WORK REQUIRED :: From the records below, copy out each line that has the word "клещи".

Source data
__________________________________________________
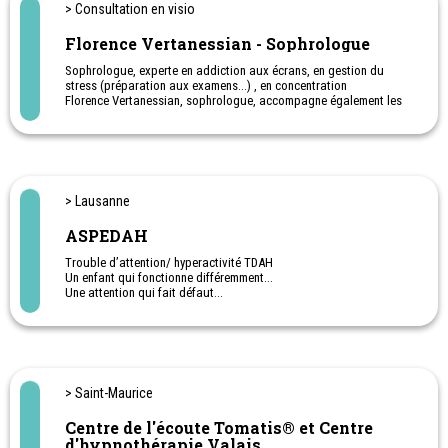
> Consultation en visio
Florence Vertanessian - Sophrologue
Sophrologue, experte en addiction aux écrans, en gestion du
stress (préparation aux examens...) , en concentration
Florence Vertanessian, sophrologue, accompagne également les
petits et les grands à vivre une relation équilibrée aux écrans.
Les rendez-vous se déroulent en visio-consultation.
Des séances efficaces, des résultats rapides.
> Lausanne
ASPEDAH
Trouble d’attention/ hyperactivité TDAH
Un enfant qui fonctionne différemment…
Une attention qui fait défaut…
Une hyperactivé prononcée dans le quotidien…
Que faire? Quelles aides? Qui peut vous accompagner?
Votre enfant vous semble différent? d'innombrables questions se
posent?
Notre permanence peut vous éclairer sur vos questionnements
concernant votre enfant. N’hésitez plus..
> Saint-Maurice
Par téléphone au 021 703 24 20 du lundi au jeudi, selon horaires
Centre de l'écoute Tomatis® et Centre
affichés sur notre site
d'hypnothérapie Valais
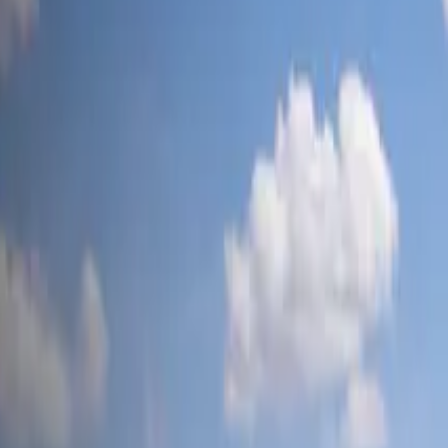
tesla-mag
.ch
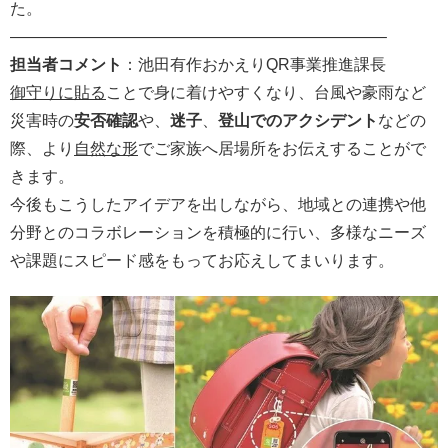
た。
———————————————————————–
担当者コメント
：池田有作おかえりQR事業推進課長
御守りに貼る
ことで身に着けやすくなり、台風や豪雨など
災害時の
安否確認
や、
迷子
、
登山でのアクシデント
などの
際、より
自然な形
でご家族へ居場所をお伝えすることがで
きます。
今後もこうしたアイデアを出しながら、地域との連携や他
分野とのコラボレーションを積極的に行い、多様なニーズ
や課題にスピード感をもってお応えしてまいります。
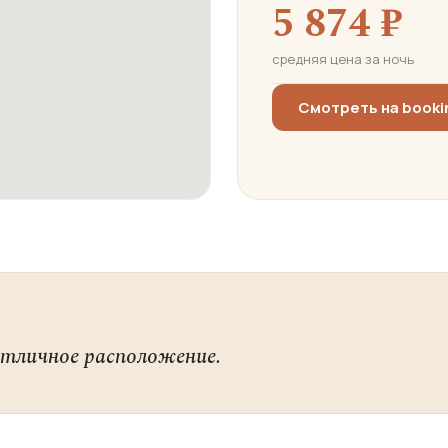
5 874 ₽
средняя цена за ночь
Смотреть на book
Отличное расположение.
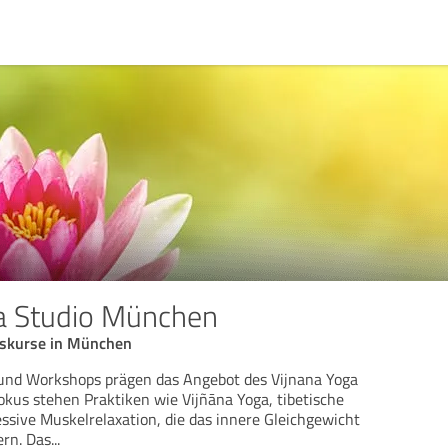
a Studio München
nskurse in München
und Workshops prägen das Angebot des Vijnana Yoga
kus stehen Praktiken wie Vijñāna Yoga, tibetische
ssive Muskelrelaxation, die das innere Gleichgewicht
ern. Das
...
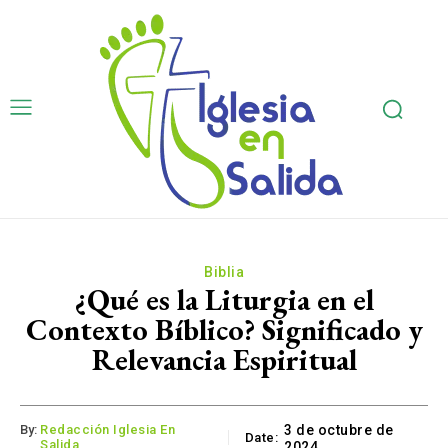
Biblia
¿Qué es la Liturgia en el
Contexto Bíblico? Significado y
Relevancia Espiritual
By:
Redacción Iglesia En
3 de octubre de
Date:
Salida
2024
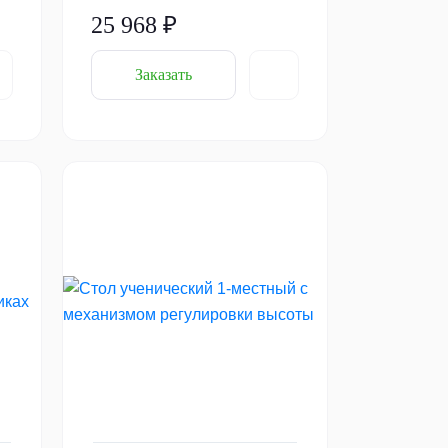
25 968 ₽
Заказать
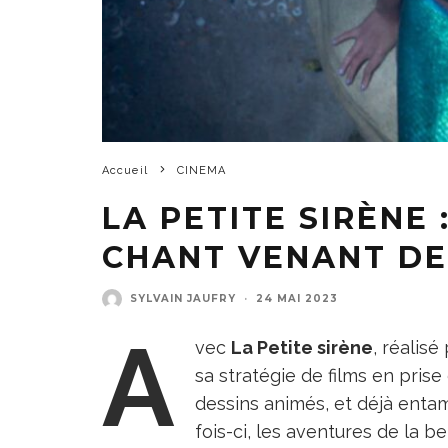
Accueil
CINEMA
LA PETITE SIRÈNE 
CHANT VENANT D
SYLVAIN JAUFRY
·
24 MAI 2023
A
vec
La Petite sirène
, réalisé
sa stratégie de films en prise
dessins animés, et déjà ent
fois-ci, les aventures de la 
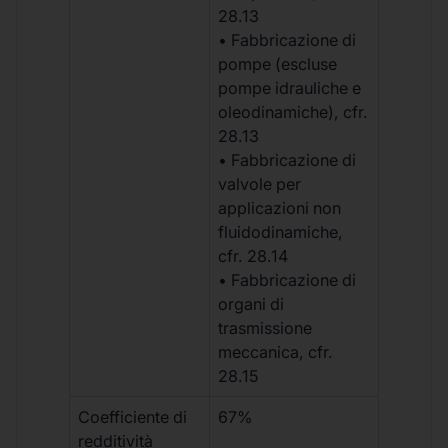
28.13
• Fabbricazione di
pompe (escluse
pompe idrauliche e
oleodinamiche), cfr.
28.13
• Fabbricazione di
valvole per
applicazioni non
fluidodinamiche,
cfr. 28.14
• Fabbricazione di
organi di
trasmissione
meccanica, cfr.
28.15
Coefficiente di
67%
redditività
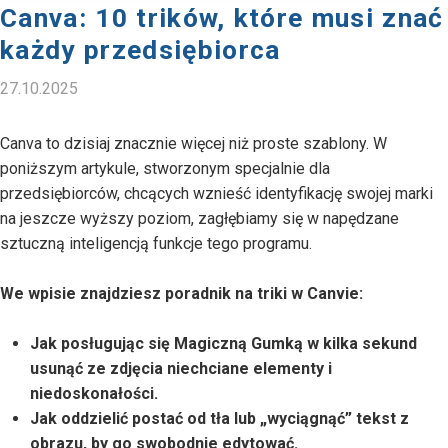
Canva: 10 trików, które musi znać
każdy przedsiębiorca
27.10.2025
Canva to dzisiaj znacznie więcej niż proste szablony. W
poniższym artykule, stworzonym specjalnie dla
przedsiębiorców, chcących wznieść identyfikację swojej marki
na jeszcze wyższy poziom, zagłębiamy się w napędzane
sztuczną inteligencją funkcje tego programu.
We wpisie znajdziesz poradnik na triki w Canvie:
Jak posługując się Magiczną Gumką w kilka sekund
usunąć ze zdjęcia niechciane elementy i
niedoskonałości.
Jak oddzielić postać od tła lub „wyciągnąć” tekst z
obrazu, by go swobodnie edytować.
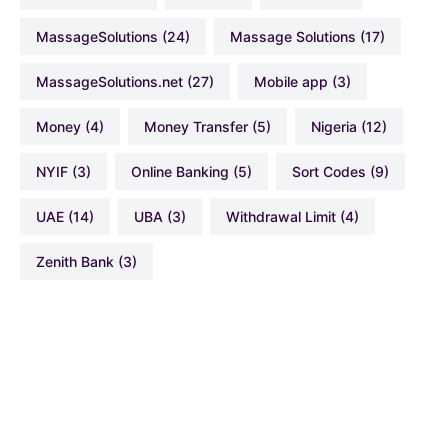
MassageSolutions
(24)
Massage Solutions
(17)
MassageSolutions.net
(27)
Mobile app
(3)
Money
(4)
Money Transfer
(5)
Nigeria
(12)
NYIF
(3)
Online Banking
(5)
Sort Codes
(9)
UAE
(14)
UBA
(3)
Withdrawal Limit
(4)
Zenith Bank
(3)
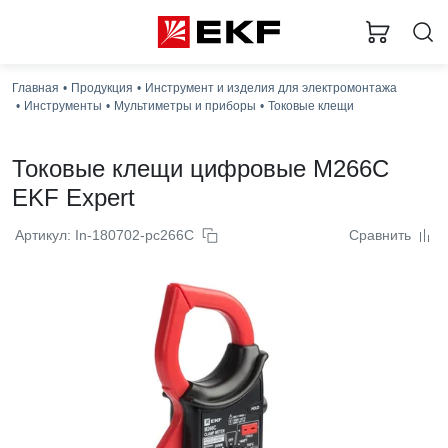
Главная
Продукция
Инструмент и изделия для электромонтажа
Инструменты
Мультиметры и приборы
Токовые клещи
Токовые клещи цифровые M266C
EKF Expert
Артикул: In-180702-pc266C
Сравнить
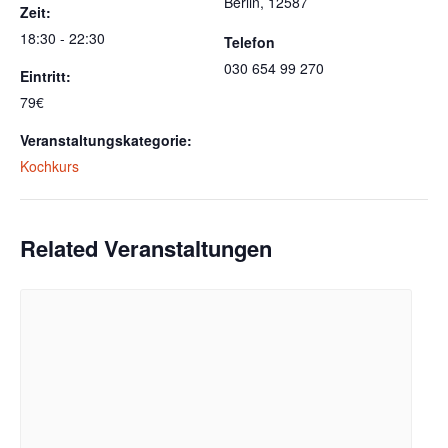
Berlin
,
12587
Zeit:
18:30 - 22:30
Telefon
030 654 99 270
Eintritt:
79€
Veranstaltungskategorie:
Kochkurs
Related Veranstaltungen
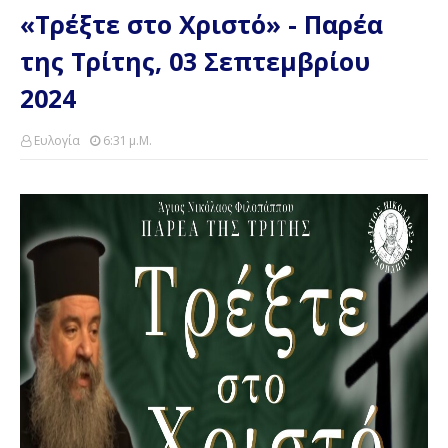
«Τρέξτε στο Χριστό» - Παρέα
της Τρίτης, 03 Σεπτεμβρίου
2024
Ευλογία
6:31 Μ.μ.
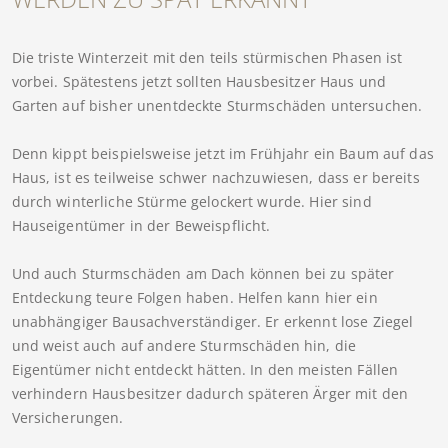
Die triste Winterzeit mit den teils stürmischen Phasen ist
vorbei. Spätestens jetzt sollten Hausbesitzer Haus und
Garten auf bisher unentdeckte Sturmschäden untersuchen.
Denn kippt beispielsweise jetzt im Frühjahr ein Baum auf das
Haus, ist es teilweise schwer nachzuwiesen, dass er bereits
durch winterliche Stürme gelockert wurde. Hier sind
Hauseigentümer in der Beweispflicht.
Und auch Sturmschäden am Dach können bei zu später
Entdeckung teure Folgen haben. Helfen kann hier ein
unabhängiger Bausachverständiger. Er erkennt lose Ziegel
und weist auch auf andere Sturmschäden hin, die
Eigentümer nicht entdeckt hätten. In den meisten Fällen
verhindern Hausbesitzer dadurch späteren Ärger mit den
Versicherungen.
__________________________________________________
EXERCISE OUTPUT ::
Токовые клещи
Токовые клещи цифровые M266C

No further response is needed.